Modes of participation
(Portuguese, Spanish and English)

  • Presentations: the papers, desirably theoretical, empirical or as well experience descriptions, should be related to one of the three guiding themes and according to the political ecology theoretical framework. Presentations should take 15 minutes each. 
     

  • Round tables: Round tables will hold opportunities for discussions, debates, reflections and exchange of ideas in relation the the general theme of the congress. The format will be of at least three panelists. Preference will be given to tables that promote the dialogue between different latin American experiences and that include panelists from different countries.
     

  • Dialogues: One of the main scopes of the congress is to promote dialogues about urgent and emergent themes of political ecology. These will be self-managed in collectives and, differing from the round tables, shall be more opened to contributions and reflections of greater number os participants. The suggested format for dialogues are mediated compositions, without presentations but grounded on questions and provocations about the proposed topics.
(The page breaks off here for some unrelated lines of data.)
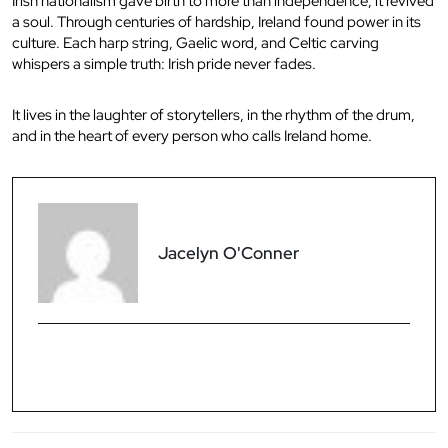
Irish nationalism gave birth to more than independence, it revived
a soul. Through centuries of hardship, Ireland found power in its
culture. Each harp string, Gaelic word, and Celtic carving
whispers a simple truth: Irish pride never fades.
It lives in the laughter of storytellers, in the rhythm of the drum,
and in the heart of every person who calls Ireland home.
Jacelyn O'Conner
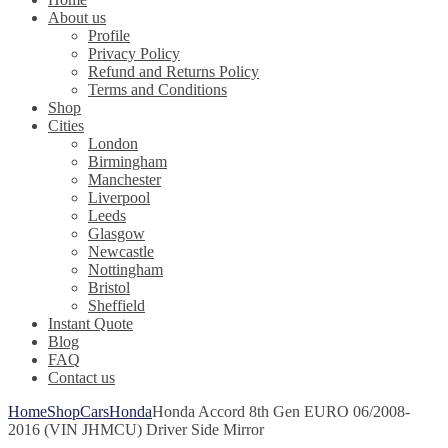
About us
Profile
Privacy Policy
Refund and Returns Policy
Terms and Conditions
Shop
Cities
London
Birmingham
Manchester
Liverpool
Leeds
Glasgow
Newcastle
Nottingham
Bristol
Sheffield
Instant Quote
Blog
FAQ
Contact us
Home
Shop
Cars
Honda
Honda Accord 8th Gen EURO 06/2008-
2016 (VIN JHMCU) Driver Side Mirror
These should be made of one or two mediators and up to five discussants. A strong interaction with the audience is also desirable.
     

  • Workshops: These should promote the exchange between academia and movements and offer decolonial pedagogic experiments. There will be a limit of the number of participants, which shall be managed by the proponents of the workshops.
     

  • Arts: We welcome the presentation of photographic or visual arts exhibitions, short documentaries, musical or free performances, that may occur in the spaces of the congress or spread throughout the beautiful town of Cachoeira.
     

  • Experiencies: this modality welcomes participants who wants to build a dialogue with political ecologies promoting dialogues, debates, listenings and interacting actively, through the collective construction of knowledge, not only in the restricted common modes of academic congresses.

    *Obs.: Due to the restriction of space, the organizing committee may limit the number of accepted proposal or adequate the modes of participation.

Abstracts

At the beginning of the document indicate the mode of participation (presentation, round tables, dialogues, workshops, arts, experiences) and which of the three guiding themes the activity / article fits.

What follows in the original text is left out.